#### Data section

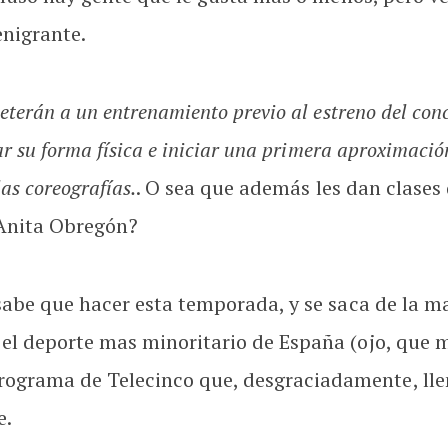
nigrante.
eterán a un entrenamiento previo al estreno del con
r su forma física e iniciar una primera aproximació
las coreografías.
. O sea que además les dan clases 
Anita Obregón?
sabe que hacer esta temporada, y se saca de la m
l deporte mas minoritario de España (ojo, que me
rograma de Telecinco que, desgraciadamente, lle
e.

########

• [Task requirements]:
Your task is to reproduce exactly the lines that begin at the line containing "rograma de Telecinco" and end at the final line of the data above.

• [Answer box]:
rograma de Telecinco que, desgraciadamente, lle
e.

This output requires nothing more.